The progamme features interviews with several euro-critical politicians of varying shades of opinion, including Beppe Grillo in Italy and Marine le Pen in France. Miss Adler also travelled to Hungary to interview  László Toroczkai, the controversial mayor of Ásotthalom, a town near the country’s border with Serbia, who has posted a controversial video warning migrants not to enter his town – totally in disregard of the EU’s fundamental principles, but very much in line with the stance of his Prime Minister, Viktor Orbán.

The prevailing picture painted by the documentary was of an EU caught in the crossfire of several different, albeit interlinked, opposition movements. In Italy, the €uro is the main gripe, whereas in France, an historic bastion of protectionism, globalists are being challenged by what Marine le Pen calls “Patriots”.  Hungary, along with its Visegrád friends, is proclaiming in no uncertain terms its opposition to immigration and multiculturalism.

Of course, Marine le Pen’s Front National is every bit as opposed to immigration – at least Moslem immigration – as Hungary’s leaders while Germany’s Alternative für Deutschland – whose Deputy Leader Beatrix von Storch was among those interviewed by Miss Adler – is as unhappy with the €uro as Beppe Grillo’s party in Italy.  Yet these interwoven strands do seem to have put the EU into something of a stranglehold. Miss Adler finds herself drawing a conclusion which would have been dismissed as poppycock ten years ago:- “Europe’s decision-makers face an unprecedented challenge. Our thorny national debate about Brexit could turn out to be irrelevant. Sooner or later the EU as we know it may no longer be there for us to leave.”

Not everyone agrees, Guy Verhofstadt, the ex-Belgian Prime Minister whom she interviewed in Brussels,  sounded very upbeat. He pointed to a rise in support for EU membership in, among other countries, Denmark following the Brexit vote. “A counter-revolution is under way” he said, while reiterating the classic Europhile mantra for solving Europe’s problems:- “We need to work for closer union.”  Federica Mogherini, the EU’s “High representative” for foreign affairs, also sounded very positive, calling the EU ” a miracle” and claiming that as an institution, it remains “indispensable”.

A more sober assessment was provided by Martin Schulz, the former President of the European Parliament. Although every inch as much a Europhile as Verhofstadt or Mogherini, he bluntly stated that “the risk that we  fall apart is very real.” This is a far more realistic assessment of the situation. Gone are the days when the EU project was regarded with admiration by other countries and continents. To quote Miss Adler again, “Few Europeans are happy with the Union the way it is now. The cry for change is deafening. As is the demand for less bossiness from Brussels. EU power-brokers have a choice: to sink or swim differently, and more in harmony with what the people of Europe want.”
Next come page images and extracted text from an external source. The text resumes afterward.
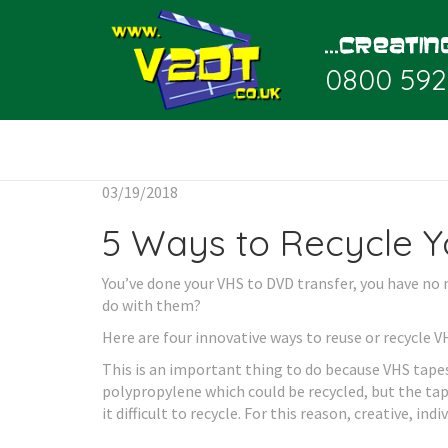
0800 592
03/19/2018
5 Ways to Recycle Y
You’ve done your VHS to DVD transfer, you have no 
do with them?
Here are four innovative ways to reuse or recycle V
This is an important thing to do because VHS tapes 
polypropylene which could be recycled, but the tape
it difficult to recycle. For this reason, creative, indi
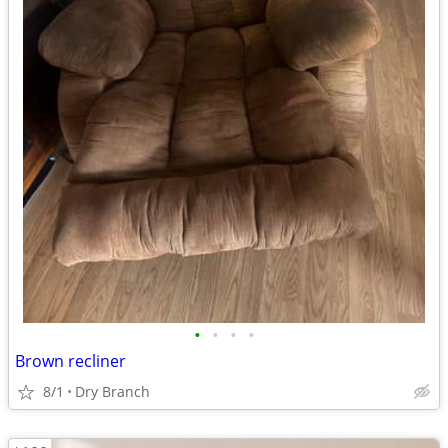
•
•
•
•
Brown recliner
8/1
Dry Branch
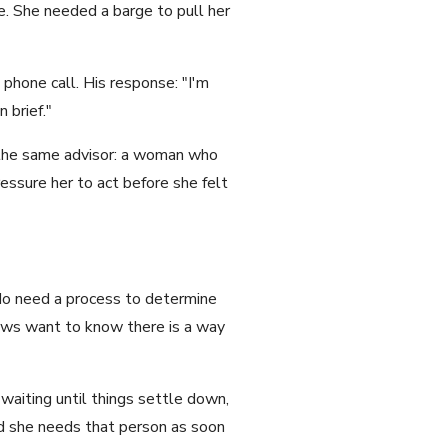
e. She needed a barge to pull her
phone call. His response: "I'm
 brief."
the same advisor: a woman who
essure her to act before she felt
do need a process to determine
dows want to know there is a way
waiting until things settle down,
nd she needs that person as soon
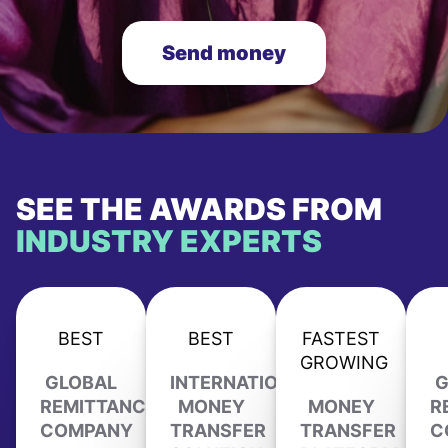
Send money
SEE THE AWARDS FROM
INDUSTRY EXPERTS
BEST
BEST
FASTEST
GROWING
GLOBAL
INTERNATIONAL
G
REMITTANCE
MONEY
MONEY
R
COMPANY
TRANSFER
TRANSFER
C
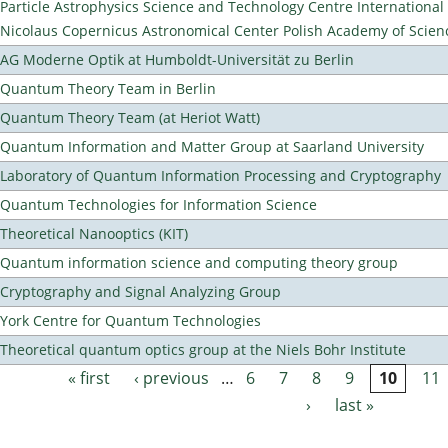
Particle Astrophysics Science and Technology Centre Internationa
Nicolaus Copernicus Astronomical Center Polish Academy of Scien
AG Moderne Optik at Humboldt-Universität zu Berlin
Quantum Theory Team in Berlin
Quantum Theory Team (at Heriot Watt)
Quantum Information and Matter Group at Saarland University
Laboratory of Quantum Information Processing and Cryptography
Quantum Technologies for Information Science
Theoretical Nanooptics (KIT)
Quantum information science and computing theory group
Cryptography and Signal Analyzing Group
York Centre for Quantum Technologies
Theoretical quantum optics group at the Niels Bohr Institute
« first
‹ previous
…
6
7
8
9
10
11
Pages
›
last »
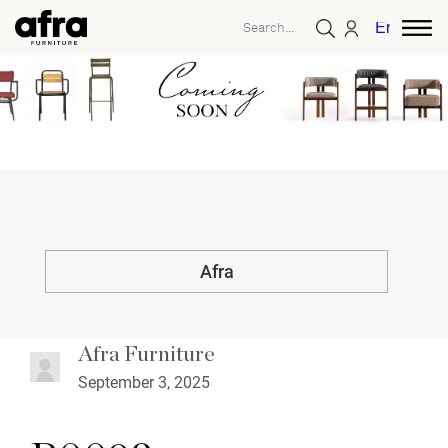
English
Afra
Afra Furniture
September 3, 2025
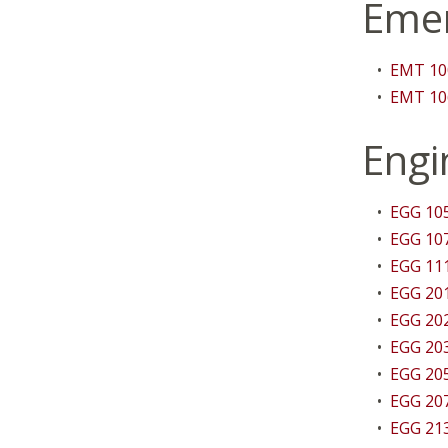
Emer
•
EMT 100
•
EMT 106
Engi
•
EGG 105
•
EGG 107
•
EGG 111
•
EGG 201
•
EGG 202
•
EGG 203
•
EGG 205
•
EGG 207
•
EGG 21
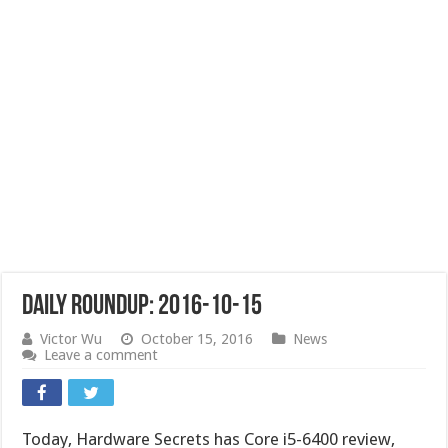
Daily Roundup: 2016-10-15
Victor Wu
October 15, 2016
News
Leave a comment
Today, Hardware Secrets has Core i5-6400 review,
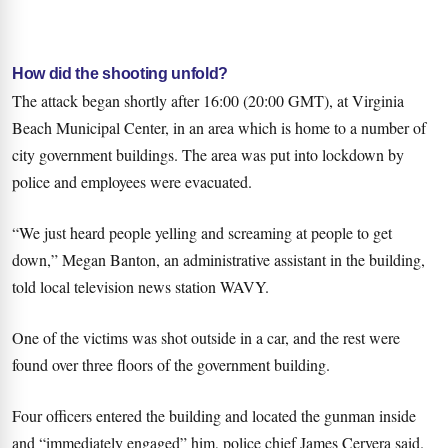
How did the shooting unfold?
The attack began shortly after 16:00 (20:00 GMT), at Virginia
Beach Municipal Center, in an area which is home to a number of
city government buildings. The area was put into lockdown by
police and employees were evacuated.
“We just heard people yelling and screaming at people to get
down,” Megan Banton, an administrative assistant in the building,
told local television news station WAVY.
One of the victims was shot outside in a car, and the rest were
found over three floors of the government building.
Four officers entered the building and located the gunman inside
and “immediately engaged” him, police chief James Cervera said.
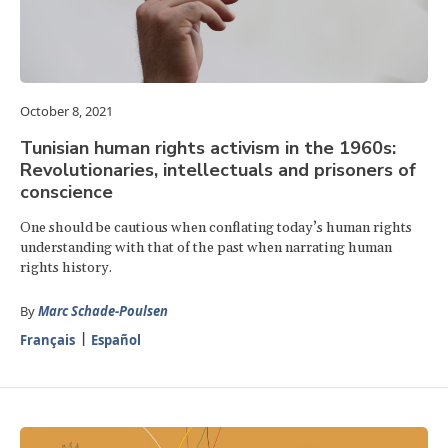
October 8, 2021
Tunisian human rights activism in the 1960s:
Revolutionaries, intellectuals and prisoners of
conscience
One should be cautious when conflating today’s human rights
understanding with that of the past when narrating human
rights history.
By
Marc Schade-Poulsen
Français
Español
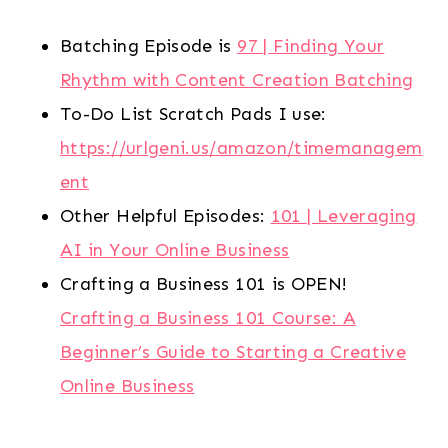
Batching Episode is
97 | Finding Your
Rhythm with Content Creation Batching
To-Do List Scratch Pads I use:
https://urlgeni.us/amazon/timemanagem
ent
Other Helpful Episodes:
101 | Leveraging
AI in Your Online Business
Crafting a Business 101 is OPEN!
Crafting a Business 101 Course: A
Beginner’s Guide to Starting a Creative
Online Business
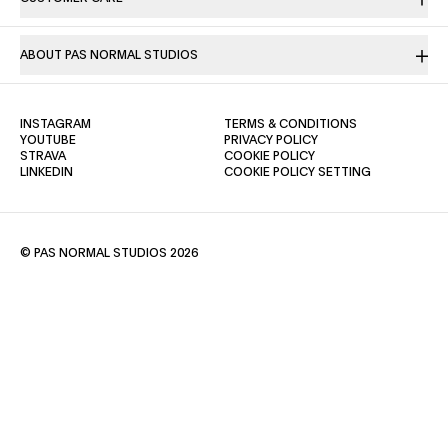
ABOUT PAS NORMAL STUDIOS
(OPENS IN A NEW TAB)
(OPENS IN A NE
INSTAGRAM
TERMS & CONDITIONS
(OPENS IN A NEW TAB)
(OPENS IN A NEW TAB)
YOUTUBE
PRIVACY POLICY
(OPENS IN A NEW TAB)
(OPENS IN A NEW TAB)
STRAVA
COOKIE POLICY
(OPENS IN A NEW TAB)
LINKEDIN
COOKIE POLICY SETTING
© PAS NORMAL STUDIOS 2026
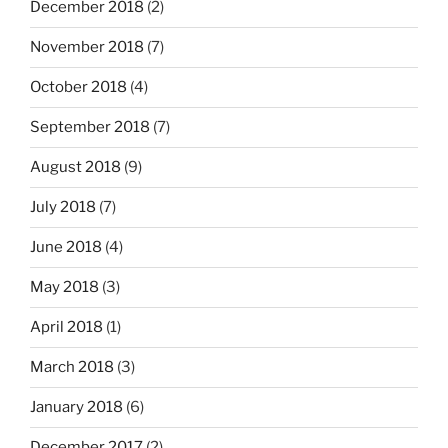
December 2018
(2)
November 2018
(7)
October 2018
(4)
September 2018
(7)
August 2018
(9)
July 2018
(7)
June 2018
(4)
May 2018
(3)
April 2018
(1)
March 2018
(3)
January 2018
(6)
December 2017
(2)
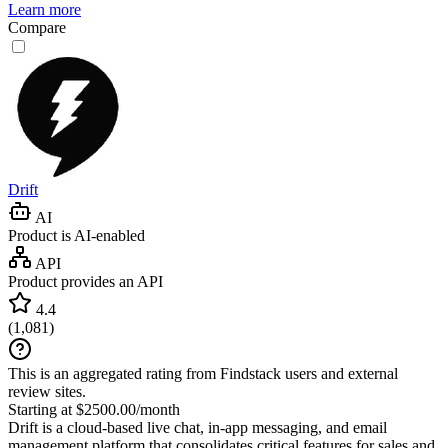
Learn more
Compare
Drift
AI
Product is AI-enabled
API
Product provides an API
4.4
(
1,081
)
This is an aggregated rating from Findstack users and external
review sites.
Starting at $2500.00/month
Drift is a cloud-based live chat, in-app messaging, and email
management platform that consolidates critical features for sales and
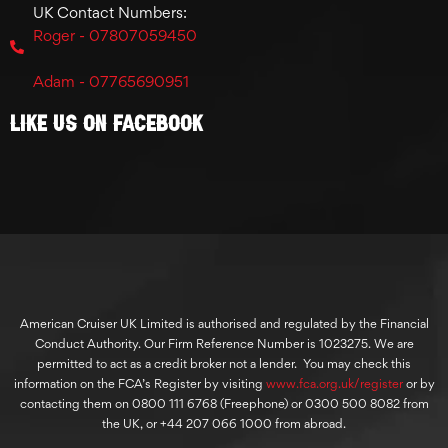
UK Contact Numbers:
Roger - 07807059450
Adam - 07765690951
Like Us On Facebook
American Cruiser UK Limited is authorised and regulated by the Financial
Conduct Authority. Our Firm Reference Number is 1023275. We are
permitted to act as a credit broker not a lender. You may check this
information on the FCA’s Register by visiting
www.fca.org.uk/register
or by
contacting them on 0800 111 6768 (Freephone) or 0300 500 8082 from
the UK, or +44 207 066 1000 from abroad.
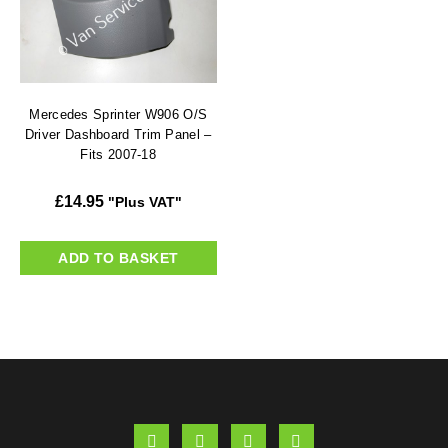
Mercedes Sprinter W906 O/S
Driver Dashboard Trim Panel –
Fits 2007-18
£
14.95
"Plus VAT"
ADD TO BASKET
This is the crux of the matter. The EU has been doggedly pursuing its building project of a single European state by means of “ever closer union”. The political problems of its currency union, the blatant violation of the Schengen agreement, a smouldering resentment of the power of the institutions in Brussels and growing hostility to its embrace of big multinationals and political correctness cannot be addressed by just carrying on with the same agenda – Mr Verhofstadt’s solution to the  problem. The question is whether it is possible to change direction quickly and radically enough to avoid being swamped by the rising tide of hostility to everything which Brussels represents.

We have reached the point where the EU’s usual “muddle through” approach to crises is no longer adequate. Furthermore, the recent utterances of people like Verhofstadt, Juncker and Mogherini do not suggest that the EU élite has the ability to “think out of the box” which is needed if the EU is to survive in anything like its present form. No doubt critics will read this piece and say that it is nothing more than wishful thinking by a long-standing anti-EU campaigner, but the harsh reality is that it is nothing more than a précis of a documentary fronted by the BBC’s Europe editor  which happens to agree with her assessment.